What needs to be done:
Would you please transcribe exactly the lines from the one containing "University of China. Photo: VCG" through the end of the material below, and only those?

--- Data listing Enclosed Below ---

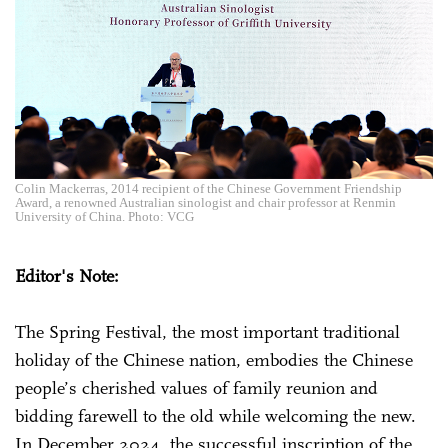
Colin Mackerras, 2014 recipient of the Chinese Government Friendship
Award, a renowned Australian sinologist and chair professor at Renmin
University of China. Photo: VCG
Editor's Note:
The Spring Festival, the most important traditional
holiday of the Chinese nation, embodies the Chinese
people’s cherished values of family reunion and
bidding farewell to the old while welcoming the new.
In December 2024, the successful inscription of the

--- End of Enclosed Data listing ---

Response below:
University of China. Photo: VCG
Editor's Note:
The Spring Festival, the most important traditional
holiday of the Chinese nation, embodies the Chinese
people’s cherished values of family reunion and
bidding farewell to the old while welcoming the new.
In December 2024, the successful inscription of the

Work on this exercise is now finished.